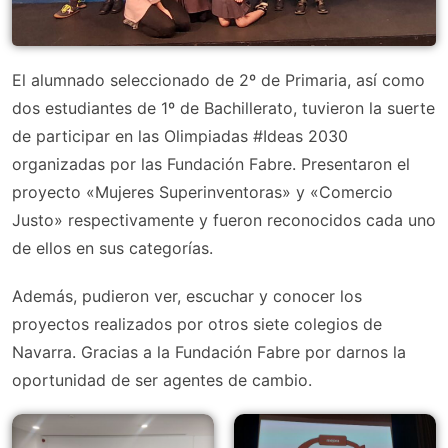
El alumnado seleccionado de 2º de Primaria, así como
dos estudiantes de 1º de Bachillerato, tuvieron la suerte
de participar en las Olimpiadas #Ideas 2030
organizadas por las Fundación Fabre. Presentaron el
proyecto «Mujeres Superinventoras» y «Comercio
Justo» respectivamente y fueron reconocidos cada uno
de ellos en sus categorías.
Además, pudieron ver, escuchar y conocer los
proyectos realizados por otros siete colegios de
Navarra. Gracias a la Fundación Fabre por darnos la
oportunidad de ser agentes de cambio.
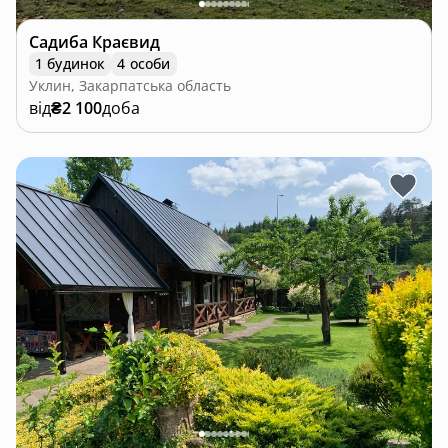
Садиба Краєвид
1 будинок
4 особи
Уклин, Закарпатська область
від
₴2 100
доба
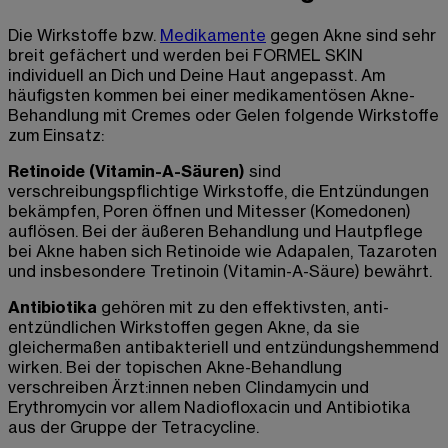
Die Wirkstoffe bzw.
Medikamente
gegen Akne sind sehr
breit gefächert und werden bei FORMEL SKIN
individuell an Dich und Deine Haut angepasst. Am
häufigsten kommen bei einer medikamentösen Akne-
Behandlung mit Cremes oder Gelen folgende Wirkstoffe
zum Einsatz:
Retinoide (Vitamin-A-Säuren)
sind
verschreibungspflichtige Wirkstoffe, die Entzündungen
bekämpfen, Poren öffnen und Mitesser (Komedonen)
auflösen. Bei der äußeren Behandlung und Hautpflege
bei Akne haben sich Retinoide wie Adapalen, Tazaroten
und insbesondere Tretinoin (Vitamin-A-Säure) bewährt.
Antibiotika
gehören mit zu den effektivsten, anti-
entzündlichen Wirkstoffen gegen Akne, da sie
gleichermaßen antibakteriell und entzündungshemmend
wirken. Bei der topischen Akne-Behandlung
verschreiben Ärzt:innen neben Clindamycin und
Erythromycin vor allem Nadiofloxacin und Antibiotika
aus der Gruppe der Tetracycline.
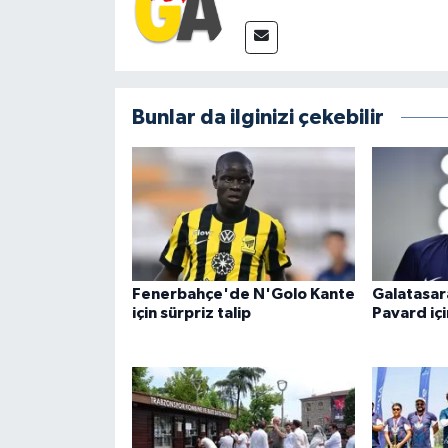
Bunlar da ilginizi çekebilir
Fenerbahçe'de N'Golo Kante
Galatasar
için sürpriz talip
Pavard içi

◇ ◇ ◇ ◇ ◇

▶ Directions for this task
Nothing but the exact text of the records should appear in your answer, with no pictures. Please write it out.

▶ Response area
El alumnado seleccionado de 2º de Primaria, así como
dos estudiantes de 1º de Bachillerato, tuvieron la suerte
de participar en las Olimpiadas #Ideas 2030
organizadas por las Fundación Fabre. Presentaron el
proyecto «Mujeres Superinventoras» y «Comercio
Justo» respectivamente y fueron reconocidos cada uno
de ellos en sus categorías.
Además, pudieron ver, escuchar y conocer los
proyectos realizados por otros siete colegios de
Navarra. Gracias a la Fundación Fabre por darnos la
oportunidad de ser agentes de cambio.
Садиба Краєвид
1 будинок
4 особи
Уклин, Закарпатська область
від
₴2 100
доба
Die Wirkstoffe bzw.
Medikamente
gegen Akne sind sehr
breit gefächert und werden bei FORMEL SKIN
individuell an Dich und Deine Haut angepasst. Am
häufigsten kommen bei einer medikamentösen Akne-
Behandlung mit Cremes oder Gelen folgende Wirkstoffe
zum Einsatz:
Retinoide (Vitamin-A-Säuren)
sind
verschreibungspflichtige Wirkstoffe, die Entzündungen
bekämpfen, Poren öffnen und Mitesser (Komedonen)
auflösen. Bei der äußeren Behandlung und Hautpflege
bei Akne haben sich Retinoide wie Adapalen, Tazaroten
und insbesondere Tretinoin (Vitamin-A-Säure) bewährt.
Antibiotika
gehören mit zu den effektivsten, anti-
entzündlichen Wirkstoffen gegen Akne, da sie
gleichermaßen antibakteriell und entzündungshemmend
wirken. Bei der topischen Akne-Behandlung
verschreiben Ärzt:innen neben Clindamycin und
Erythromycin vor allem Nadiofloxacin und Antibiotika
aus der Gruppe der Tetracycline.
Bunlar da ilginizi çekebilir
Fenerbahçe'de N'Golo Kante
Galatasar
için sürpriz talip
Pavard içi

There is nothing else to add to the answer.